Le poids des chiffres
L’introduction du salaire minimum cantonal (Smic) à Genève n’a, globalement, pas eu d’impact sur le niveau de chômage. Le Conseil d’Etat genevois a présenté hier une étude1>Haute école de gestion, université de Genève et Institut de recherche appliquée en économie et gestion, «Impact du salaire minimum», rapport 1/4, 14 novembre 2023, 36 pages. réalisée à sa demande par l’université de Genève et la Haute école de gestion qui tombe à point nommé, à l’heure où les partis bourgeois tentent de saboter cette avancée sociale.
Le Smic genevois a été adoptée en septembre 2020 par le peuple, à la suite d’une initiative des syndicats. A l’époque, les opposants – le monde patronal et les partis de droite – avaient hurlé à la mort, prédit un nivellement par le bas des salaires et un backlash au niveau de l’emploi avec des délocalisations d’entreprises.

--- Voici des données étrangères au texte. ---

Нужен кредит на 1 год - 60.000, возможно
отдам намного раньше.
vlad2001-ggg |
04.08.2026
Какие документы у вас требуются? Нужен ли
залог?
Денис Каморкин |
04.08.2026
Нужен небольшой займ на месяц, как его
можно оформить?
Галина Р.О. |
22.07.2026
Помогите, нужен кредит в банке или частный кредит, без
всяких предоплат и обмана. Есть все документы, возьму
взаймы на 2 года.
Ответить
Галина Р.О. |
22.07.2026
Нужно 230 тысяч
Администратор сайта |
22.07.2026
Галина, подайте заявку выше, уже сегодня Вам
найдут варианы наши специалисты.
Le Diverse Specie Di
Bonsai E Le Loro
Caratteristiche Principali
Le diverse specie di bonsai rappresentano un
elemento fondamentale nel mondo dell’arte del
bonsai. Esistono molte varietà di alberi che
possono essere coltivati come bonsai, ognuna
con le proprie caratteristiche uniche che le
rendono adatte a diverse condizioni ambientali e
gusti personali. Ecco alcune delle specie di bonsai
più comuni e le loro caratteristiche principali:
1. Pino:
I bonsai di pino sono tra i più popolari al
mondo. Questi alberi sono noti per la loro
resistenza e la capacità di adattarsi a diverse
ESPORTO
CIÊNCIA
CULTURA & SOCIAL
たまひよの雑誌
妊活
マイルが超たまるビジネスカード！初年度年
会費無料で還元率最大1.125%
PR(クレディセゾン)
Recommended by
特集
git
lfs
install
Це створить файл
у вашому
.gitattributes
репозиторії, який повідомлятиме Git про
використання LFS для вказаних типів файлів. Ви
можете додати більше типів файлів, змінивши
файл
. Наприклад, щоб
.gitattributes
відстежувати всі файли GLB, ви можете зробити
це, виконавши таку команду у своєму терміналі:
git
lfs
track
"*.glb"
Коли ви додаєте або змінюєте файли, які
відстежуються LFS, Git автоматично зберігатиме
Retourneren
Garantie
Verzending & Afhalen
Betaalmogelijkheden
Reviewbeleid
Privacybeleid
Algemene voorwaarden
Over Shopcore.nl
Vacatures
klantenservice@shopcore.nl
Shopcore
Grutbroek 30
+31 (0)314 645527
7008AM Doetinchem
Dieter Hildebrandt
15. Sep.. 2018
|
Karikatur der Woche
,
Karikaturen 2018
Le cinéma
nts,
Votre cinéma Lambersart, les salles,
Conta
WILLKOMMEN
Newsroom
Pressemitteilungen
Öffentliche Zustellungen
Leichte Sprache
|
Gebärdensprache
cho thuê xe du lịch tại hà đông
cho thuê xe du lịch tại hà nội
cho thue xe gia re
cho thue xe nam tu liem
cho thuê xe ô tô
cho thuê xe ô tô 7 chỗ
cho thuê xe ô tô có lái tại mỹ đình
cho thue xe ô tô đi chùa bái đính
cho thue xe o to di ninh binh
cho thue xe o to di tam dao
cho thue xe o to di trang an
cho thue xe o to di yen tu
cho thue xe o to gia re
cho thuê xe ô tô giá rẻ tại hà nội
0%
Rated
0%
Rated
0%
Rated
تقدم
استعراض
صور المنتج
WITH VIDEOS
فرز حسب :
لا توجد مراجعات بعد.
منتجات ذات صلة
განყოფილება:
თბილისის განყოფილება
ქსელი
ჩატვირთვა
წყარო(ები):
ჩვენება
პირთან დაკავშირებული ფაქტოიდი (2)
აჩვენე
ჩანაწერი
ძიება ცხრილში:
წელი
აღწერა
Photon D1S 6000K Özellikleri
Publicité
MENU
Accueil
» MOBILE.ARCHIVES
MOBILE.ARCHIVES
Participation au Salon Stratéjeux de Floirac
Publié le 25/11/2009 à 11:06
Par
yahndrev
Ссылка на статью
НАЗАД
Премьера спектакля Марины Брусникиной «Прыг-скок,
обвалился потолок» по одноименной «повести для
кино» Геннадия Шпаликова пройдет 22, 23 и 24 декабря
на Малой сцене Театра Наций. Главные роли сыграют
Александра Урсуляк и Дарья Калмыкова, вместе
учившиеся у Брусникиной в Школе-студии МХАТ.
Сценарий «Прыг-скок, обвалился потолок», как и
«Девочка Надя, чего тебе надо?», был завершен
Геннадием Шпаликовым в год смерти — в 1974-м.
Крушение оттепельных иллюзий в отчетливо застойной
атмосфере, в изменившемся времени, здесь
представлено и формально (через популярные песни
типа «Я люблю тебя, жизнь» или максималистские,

A l’arrivée, trois ans plus tard, globalement, il n’y a pas eu d’impact notable sur le taux de chômage si on compare Genève aux cantons ne connaissant pas de Smic. Ces conclusions sont d’ailleurs conformes à la littérature qui existe sur ces questions éminemment idéologiques et qui lient linéairement coût du travail et création d’emplois. Pourtant, «aucun emploi n’a jamais été créé par des baisses de charge [sociales] et ne le sera jamais», écrivait déjà le chercheur français Michel Husson en 2015 dans un ouvrage réactualisant des chiffres datant de 1999.2> Michel Husson, Créer des emplois en baissant les salaires? Une histoire de chiffres, Editions du Croquant, 2015
Ce dogme néolibéral, ce consensus qui se dit scientifique, vise surtout à légitimer des politiques antisociales. C’est d’ailleurs ce qui est en train de se passer en Suisse. Comme les syndicats ont réussi à emporter le morceau dans certains cantons – Genève, Neuchâtel, Jura, Tessin et Bâle-Ville – et y ont rendu illégaux certains salaires de misère, la droite patronale attaque par en haut.
La motion dite Ettlin, du nom de son auteur, vise à faire primer les conventions collectives de travail sur d’éventuelles législations cantonales plus généreuses. Pour parler clairement, le but est de court-circuiter cette élémentaire protection des salaires. Lorsque le Conseil fédéral lancera la consultation sur une future loi, il sera utile de comprendre ce projet pour ce qu’il est: la traduction idéologique d’une vision néo-libérale et surannée des rapports sociaux. Une lutte des classes à l’envers.